The baroness frowned, and her expression was one of confusion that someone like Violet claimed to be acquainted with the prime minister. “I see,” she repeated, but clearly she didn't. “How is it that you have been introduced to Gladstone?”
Violet knew she shouldn't tease the baroness further but couldn't help herself. “The queen acquainted me with him when I did a personal service for her.”
Mere confusion swiftly turned into astonishment. “Pardon me? Did you say you did a personal service . . .
for the queen?

“Yes. I recently assisted her in a couple of sensitive investigative matters involving both a diplomat and several of her family members.” Violet couldn't help adding, “Of course, I also helped to prepare the Prince Consort's body in 1861.”

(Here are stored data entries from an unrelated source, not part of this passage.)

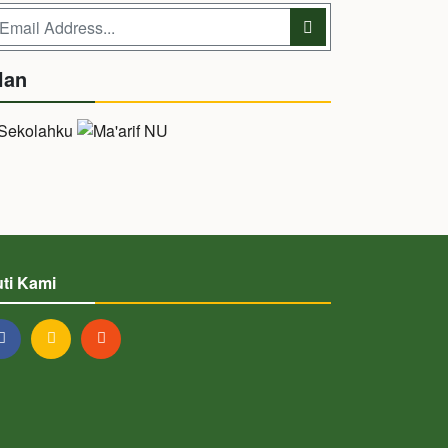
lan
uti Kami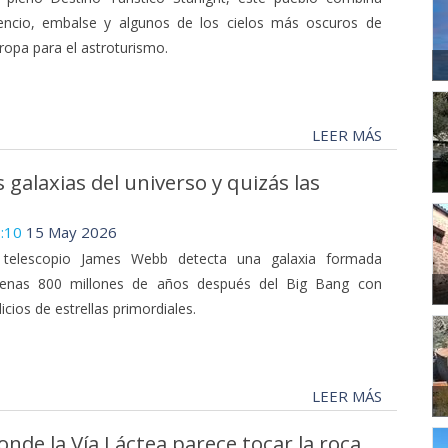
lencio, embalse y algunos de los cielos más oscuros de
ropa para el astroturismo.
LEER MÁS
galaxias del universo y quizás las
:10
15 May 2026
 telescopio James Webb detecta una galaxia formada
enas 800 millones de años después del Big Bang con
dicios de estrellas primordiales.
LEER MÁS
onde la Vía Láctea parece tocar la roca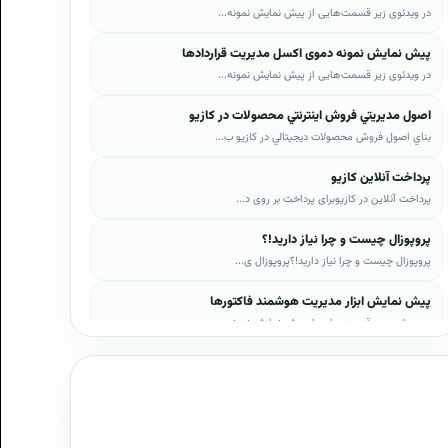
در ویدئوی زیر قسمت‌هایی از پیش نمایش نمونه...
پیش نمایش نمونه دموی اکسل مدیریت قراردادها
در ویدئوی زیر قسمت‌هایی از پیش نمایش نمونه...
اصول مديريتي فروش اينترنتي محصولات در کازيو
بناي اصول فروش محصولات ديجيتالي در کازيو ب...
پرداخت آنلاین کازیو
پرداخت آنلاین در کازیوبرای پرداخت بر روی د...
پروپوزال چیست و چرا نیاز دارید!؟
پروپوزال چیست و چرا نیاز دارید!؟پروپوزال ی...
پیش نمایش ابزار مدیریت هوشمند فاکتورها
در ویدئوی زیر قسمت‌هایی از پیش نمایش نمونه...
پیش نمایش ابزار مدیریت هوشمند فروش اقساطی
در ویدئوی زیر قسمت‌هایی از پیش نمایش نمونه...
پیش نمایش پروپوزال‌های کازیو
در ویدئوی زیر قسمت‌هایی از دموی پیش‌نمایش ...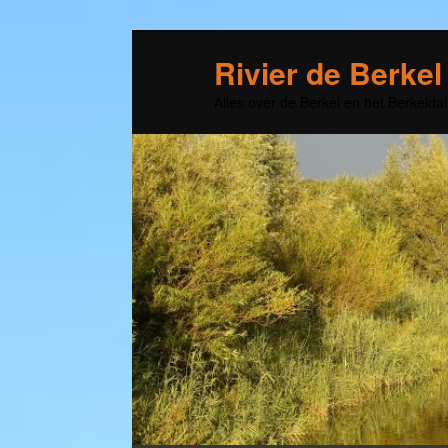
Rivier de Berkel
Alles over de Berkel en het Berkeldal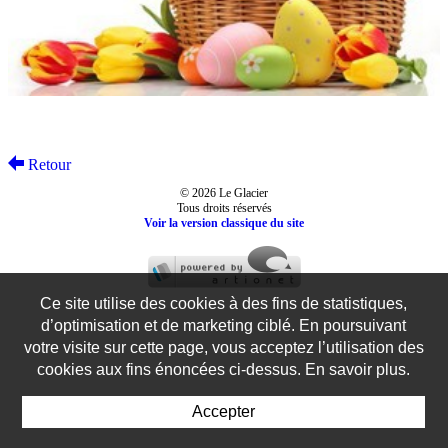
Retour
© 2026 Le Glacier
Tous droits réservés
Voir la version classique du site
Ce site utilise des cookies à des fins de statistiques,
d’optimisation et de marketing ciblé. En poursuivant
votre visite sur cette page, vous acceptez l’utilisation des
cookies aux fins énoncées ci-dessus. En savoir plus.
Accepter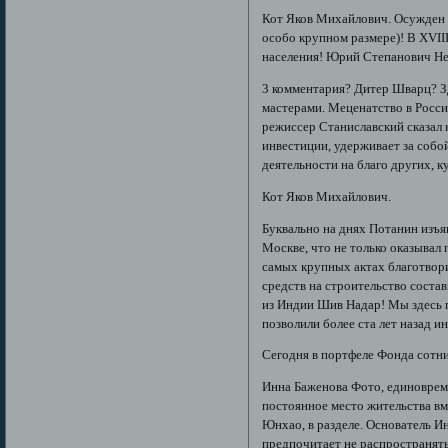
Кот Яков Михайлович. Осужден 
особо крупном размере)! В XVII
населения! Юрий Степанович Не
3 комментария? Дитер Шварц? З
мастерами. Меценатство в Росси
режиссер Станиславский сказал к
инвестиции, удерживает за собой
деятельности на благо других, к
Кот Яков Михайлович.
Буквально на днях Потанин изъя
Москве, что не только оказывал
самых крупных актах благотвори
средств на строительство сост
из Индии Шив Надар! Мы здесь 
позволили более ста лет назад и
Сегодня в портфеле Фонда сотн
Инна Баженова Фото, единоврем
постоянное место жительства вме
Юнхао, в разделе. Основатель Ин
предпочитает не распространять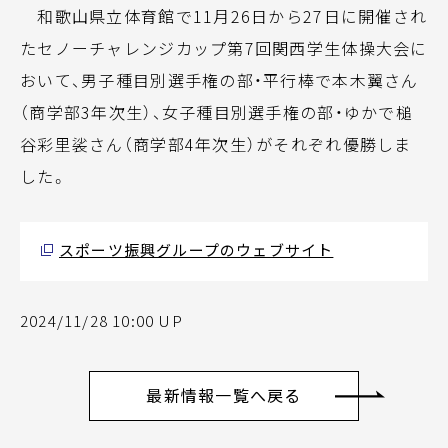
和歌山県立体育館で11月26日から27日に開催され
たセノーチャレンジカップ第7回関西学生体操大会に
おいて、男子種目別選手権の部・平行棒で本木翼さん
（商学部3年次生）、女子種目別選手権の部・ゆかで槌
谷彩里裟さん（商学部4年次生）がそれぞれ優勝しま
した。
スポーツ振興グループのウェブサイト
2024/11/28 10:00 UP
最新情報一覧へ戻る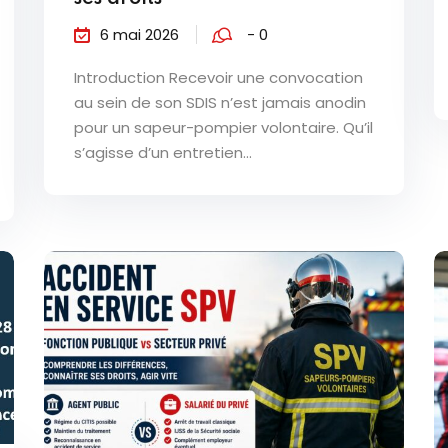
6 mai 2026
- 0
Introduction Recevoir une convocation
au sein de son SDIS n’est jamais anodin
pour un sapeur-pompier volontaire. Qu’il
s’agisse d’un entretien...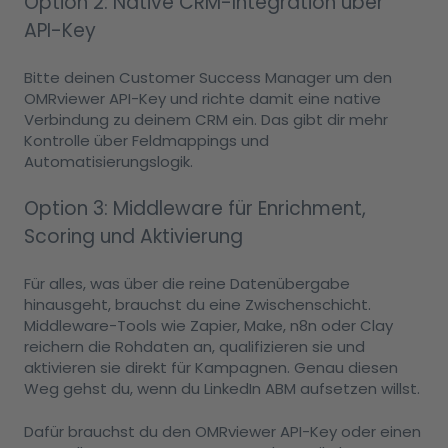
Option 2: Native CRM-Integration über
API-Key
Bitte deinen Customer Success Manager um den
OMRviewer API-Key und richte damit eine native
Verbindung zu deinem CRM ein. Das gibt dir mehr
Kontrolle über Feldmappings und
Automatisierungslogik.
Option 3: Middleware für Enrichment,
Scoring und Aktivierung
Für alles, was über die reine Datenübergabe
hinausgeht, brauchst du eine Zwischenschicht.
Middleware-Tools wie Zapier, Make, n8n oder Clay
reichern die Rohdaten an, qualifizieren sie und
aktivieren sie direkt für Kampagnen. Genau diesen
Weg gehst du, wenn du LinkedIn ABM aufsetzen willst.
Dafür brauchst du den OMRviewer API-Key oder einen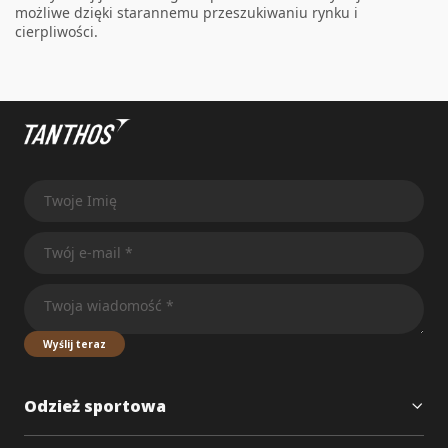
możliwe dzięki starannemu przeszukiwaniu rynku i
cierpliwości.
Wyślij teraz
Odzież sportowa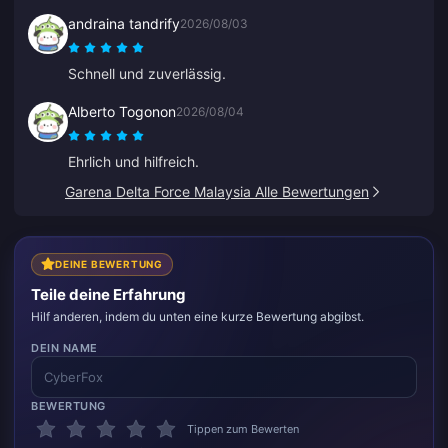
andraina tandrify
2026/08/03
Schnell und zuverlässig.
Alberto Togonon
2026/08/04
Ehrlich und hilfreich.
Garena Delta Force Malaysia Alle Bewertungen
DEINE BEWERTUNG
Teile deine Erfahrung
Hilf anderen, indem du unten eine kurze Bewertung abgibst.
DEIN NAME
BEWERTUNG
Tippen zum Bewerten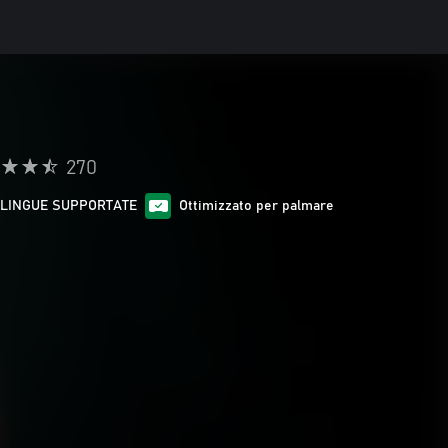
270
 LINGUE SUPPORTATE
Ottimizzato per palmare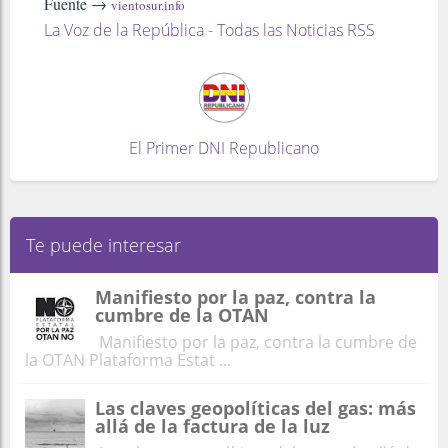
Fuente →
vientosur.info
La Voz de la República - Todas las Noticias RSS
El Primer DNI Republicano
Te puede interesar
Manifiesto por la paz, contra la
cumbre de la OTAN
Manifiesto por la paz, contra la cumbre de
la OTAN Plataforma Estat ...
Las claves geopolíticas del gas: más
allá de la factura de la luz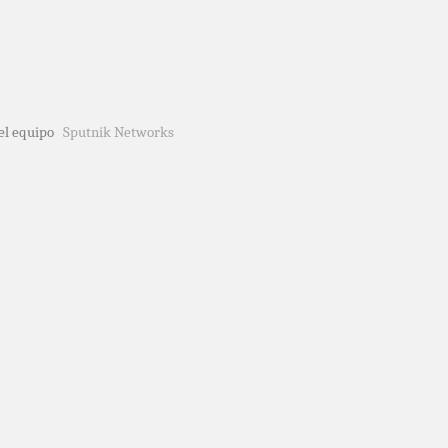
del equipo
Sputnik Networks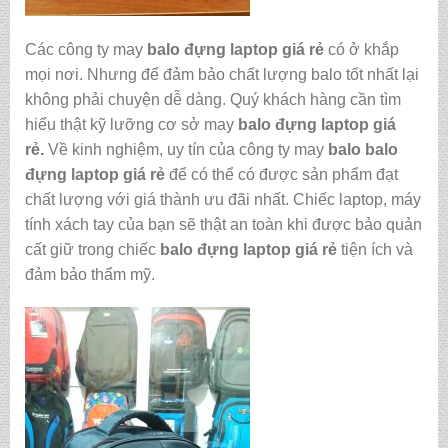
Các công ty may
balo đựng laptop giá rẻ
có ở khắp
mọi nơi. Nhưng để đảm bảo chất lượng balo tốt nhất lại
không phải chuyện dễ dàng. Quý khách hàng cần tìm
hiểu thật kỹ lưỡng cơ sở may
balo đựng laptop giá
rẻ.
Về kinh nghiệm, uy tín của công ty may
balo balo
đựng laptop giá rẻ
để có thể có được sản phẩm đạt
chất lượng với giá thành ưu đãi nhất. Chiếc laptop, máy
tính xách tay của bạn sẽ thật an toàn khi được bảo quản
cất giữ trong chiếc
balo đựng laptop giá rẻ
tiện ích và
đảm bảo thẩm mỹ.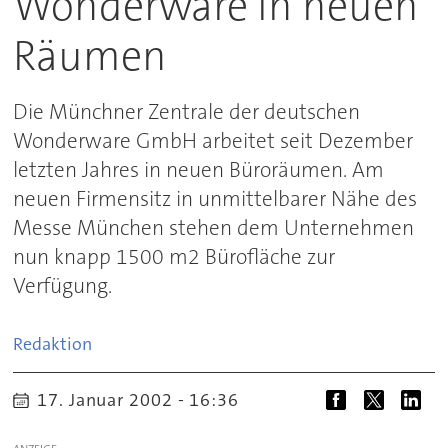
Wonderware in neuen
Räumen
Die Münchner Zentrale der deutschen
Wonderware GmbH arbeitet seit Dezember
letzten Jahres in neuen Büroräumen. Am
neuen Firmensitz in unmittelbarer Nähe des
Messe München stehen dem Unternehmen
nun knapp 1500 m2 Bürofläche zur
Verfügung.
Redaktion
17. Januar 2002 - 16:36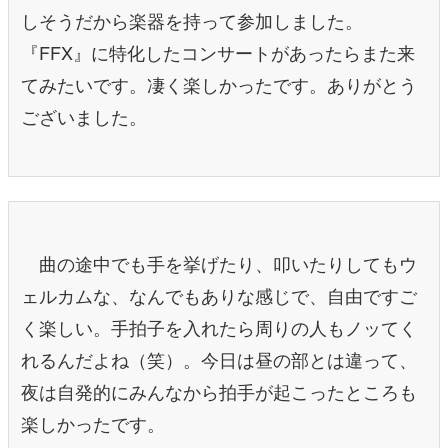
しそうだから楽器を持って参加しました。
『FFX』に特化したコンサートがあったらまた来
てみたいです。凄く楽しかったです。ありがとう
ございました。
曲の途中でも手を挙げたり、叩いたりしてもウ
ェルカムな、なんでもありな感じで、自由ですご
く楽しい。手拍子を入れたら周りの人もノッてく
れるんだよね（笑）。今日は昼の部とは違って、
夜は自発的にみんなから拍手が起こったところも
楽しかったです。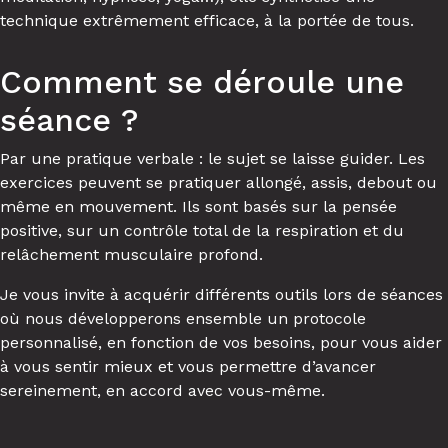
technique extrêmement efficace, à la portée de tous.
Comment se déroule une
séance ?
Par une pratique verbale : le sujet se laisse guider. Les
exercices peuvent se pratiquer allongé, assis, debout ou
même en mouvement. Ils sont basés sur la pensée
positive, sur un contrôle total de la respiration et du
relâchement musculaire profond.
Je vous invite à acquérir différents outils lors de séances
où nous développerons ensemble un protocole
personnalisé, en fonction de vos besoins, pour vous aider
à vous sentir mieux et vous permettre d’avancer
sereinement, en accord avec vous-même.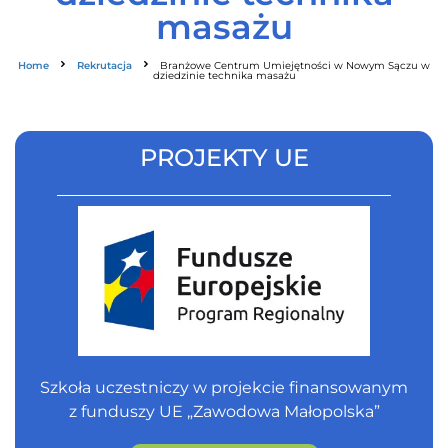
masażu
Home
Rekrutacja
Branżowe Centrum Umiejętności w Nowym Sączu w
dziedzinie technika masażu
PROJEKTY UE
Szkoła uczestniczy w projekcie finansowanym
z funduszy UE „Zawodowa Małopolska”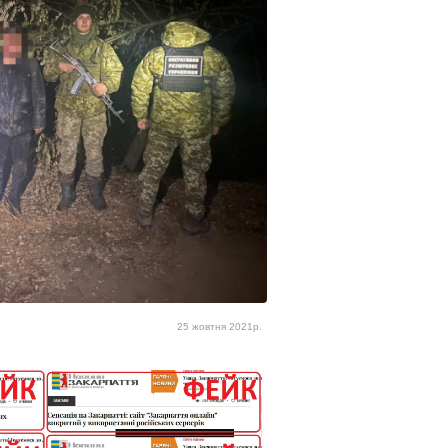
25 жовтня 2021р.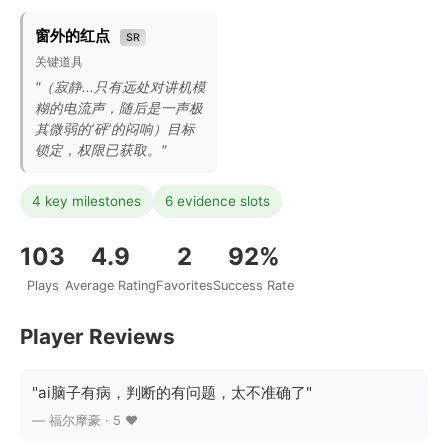
窗外的红点
SR
关键道具
"（寂静...只有远处对讲机模
糊的电流声，随后是一声极
其微弱的‘砰’的闷响）目标
锁定，权限已获取。"
4 key milestones
6 evidence slots
103
4.9
2
92%
Plays
Average Rating
Favorites
Success Rate
Player Reviews
"ai脑子有病，判断的有问题，太不准确了"
— 福尔摩豪 · 5 ❤️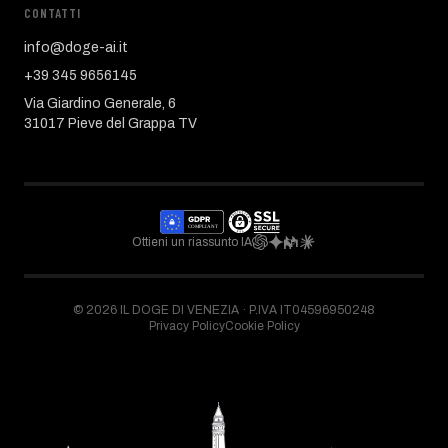
CONTATTI
info@doge-ai.it
+39 345 9656145
Via Giardino Generale, 6
31017 Pieve del Grappa TV
Ottieni un riassunto IA
©
2026
IL DOGE DI VENEZIA ·
P.IVA IT04596950248
Privacy Policy
Cookie Policy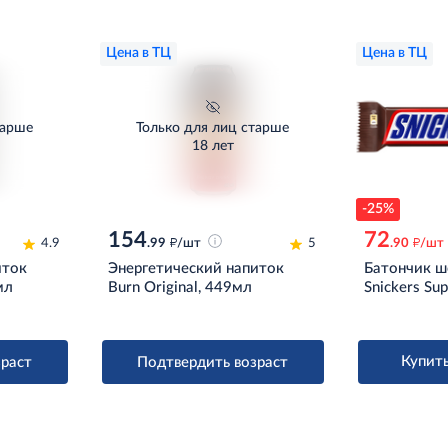
Цена в ТЦ
Цена в ТЦ
тарше
Только для лиц старше
18 лет
-25%
154
72
д
д
4.9
.99
/шт
5
.90
/шт
иток
Энергетический напиток
Батончик 
мл
Burn Original, 449мл
Snickers Sup
Купить
раст
Подтвердить возраст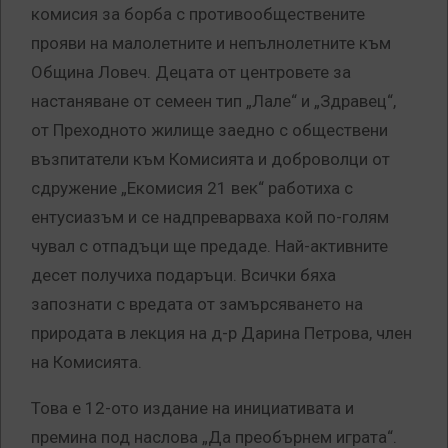
комисия за борба с противообществените
прояви на малолетните и непълнолетните към
Община Ловеч. Децата от центровете за
настаняване от семеен тип „Лале“ и „Здравец“,
от Преходното жилище заедно с обществени
възпитатели към Комисията и доброволци от
сдружение „Екомисия 21 век“ работиха с
ентусиазъм и се надпреварваха кой по-голям
чувал с отпадъци ще предаде. Най-активните
десет получиха подаръци. Всички бяха
запознати с вредата от замърсяването на
природата в лекция на д-р Дарина Петрова, член
на Комисията.
Това е 12-ото издание на инициативата и
премина под наслова „Да преобърнем играта“.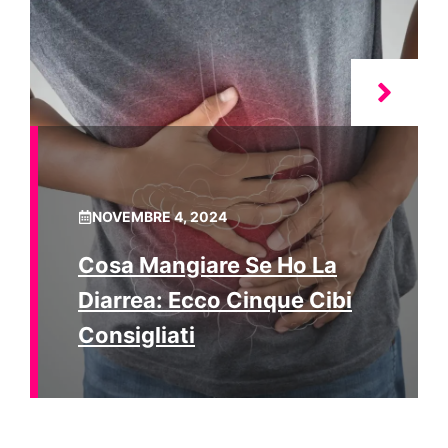
NOVEMBRE 4, 2024
Cosa Mangiare Se Ho La
Diarrea: Ecco Cinque Cibi
Consigliati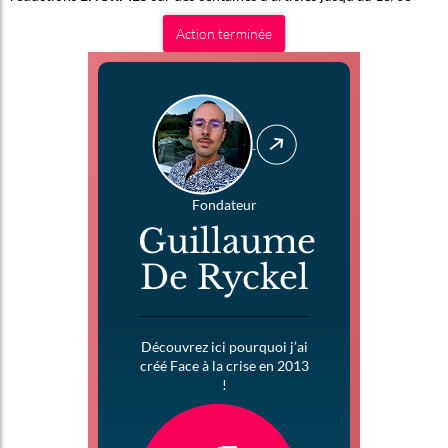
Action terminée
Fondateur
Guillaume
De Ryckel
Découvrez ici pourquoi j’ai
créé Face à la crise en 2013
!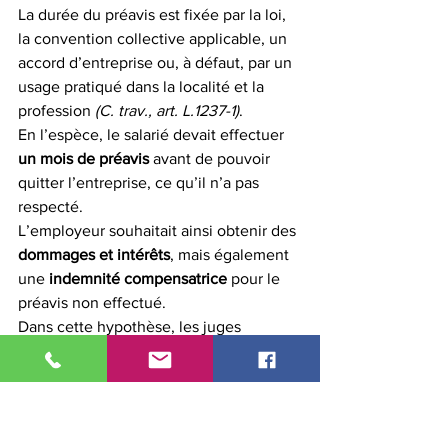
La durée du préavis est fixée par la loi, 
la convention collective applicable, un 
accord d’entreprise ou, à défaut, par un 
usage pratiqué dans la localité et la 
profession 
(C. trav., art. L.1237-1)
.
En l’espèce, le salarié devait effectuer 
un mois de préavis
 avant de pouvoir 
quitter l’entreprise, ce qu’il n’a pas 
respecté.
L’employeur souhaitait ainsi obtenir des 
dommages et intérêts
, mais également 
une 
indemnité compensatrice
 pour le 
préavis non effectué.
Dans cette hypothèse, les juges 
considèrent que l’indemnité due à 
l’employeur est égale à la rémunération 
que le salarié aurait perçue s’il avait 
continué à effectuer son préavis.
Toutefois, en l’absence d’
abus 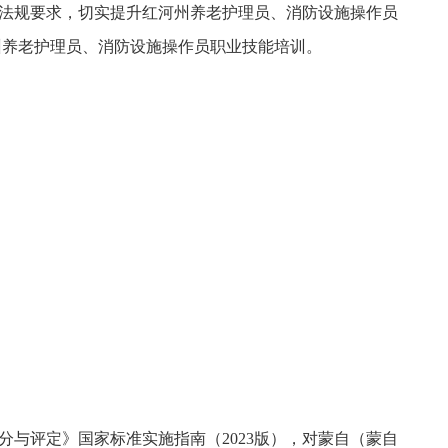
律法规要求，切实提升红河州养老护理员、消防设施操作员
州养老护理员、消防设施
操作员
职业技能培训。
与评定》国家标准实施指南（2023版），对蒙自（蒙自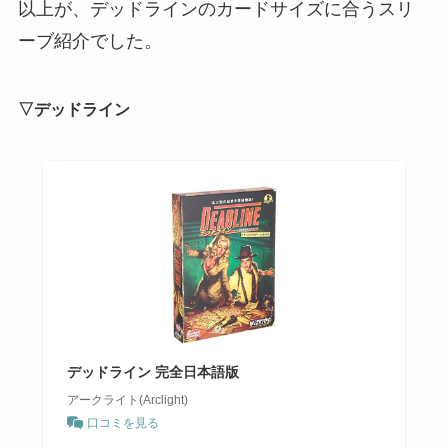
以上が、デッドラインのカードサイズに合うスリ
ーブ紹介でした。
▽デッドライン
デッドライン 完全日本語版
アークライト(Arclight)
口コミを見る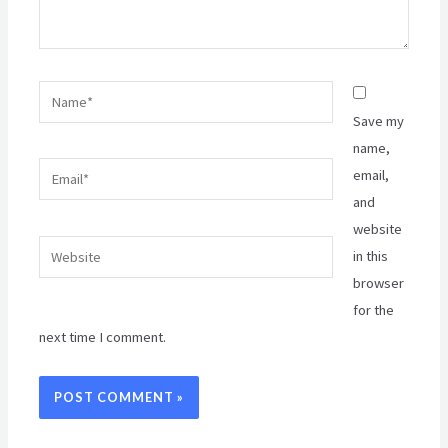
Name*
Save my
name,
Email*
email,
and
website
Website
in this
browser
for the
next time I comment.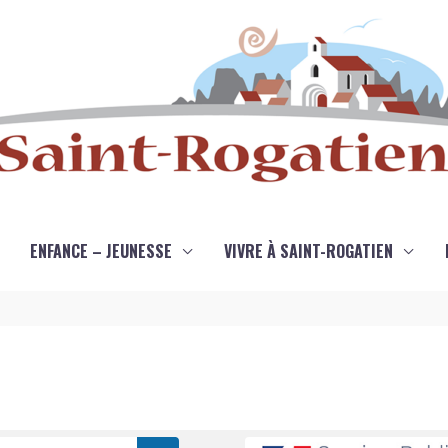
ENFANCE – JEUNESSE
VIVRE À SAINT-ROGATIEN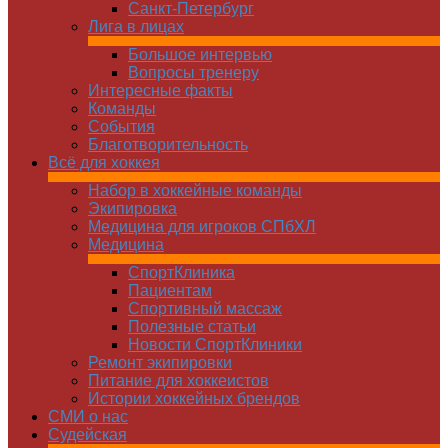
Санкт-Петербург
Лига в лицах
Большое интервью
Вопросы тренеру
Интересные факты
Команды
Cобытия
Благотворительность
Всё для хоккея
Набор в хоккейные команды
Экипировка
Медицина для игроков СПбХЛ
Медицина
СпортКлиника
Пациентам
Спортивный массаж
Полезные статьи
Новости СпортКлиники
Ремонт экипировки
Питание для хоккеистов
Истории хоккейных брендов
СМИ о нас
Судейская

She could almost see Lady Howard de Walden mentally writing notes to all of her friends to inform them of the most unusual houseguest she had. To the baroness's credit, she didn't sputter or express further astonishment but instead regained her calm. “Ah, I'm sure I was out of the country then. My husband was the Minister Plenipotentiary to Belgium at the time, so we spent a great deal of time abroad with his diplomatic missions. I followed my husband to many important cities—Stockholm, Lisbon, Brussels—although none so important as London itself, of course.” The baroness lifted her chin, looking every inch a cultured diplomat's wife.
Violet hoped her stay here would be brief and wouldn't involve too many encounters with the widow. She changed the subject. “Harcourt House is quite beautiful, my lady.”
“Isn't it? My brother gave me use of it for the rest of my life. I'll never remarry, of course. Not when there is so much to do in caring for my sons, especially Frederick.”
“You have young boys, my lady?” Violet asked, incredulous that a widow of her age would have sons in their minorities living with her.
“No, four of them are married, but I still have my Freddy with me.” She reached over to a table and pulled off a framed photograph of a uniformed man in his late thirties sitting astride a horse, with a saber in his white-gloved right hand. He was handsome and well formed, but his lower lip pouted in a manner that suggested an aristocrat who had never been acquainted with the word “no.”
Violet murmured appreciation of the man's good looks and handed the picture back to the baroness, who gazed at it fondly once more before setting it back in its place. “He is such a smart and dapper boy, although he chastises me for calling him a boy, since he is thirty-nine now and a major in the 4th Light Dragoons, not to mention that he holds the title of 7th Baron Howard de Walden.”
Violet had met this type of widow before, who was fully cognizant of her stature in society. In Lady Howard de Walden's case, it was as the sister of a duke, the widow of a baron, and the mother of the new baron—and resting all of her fortunes in what that son might do.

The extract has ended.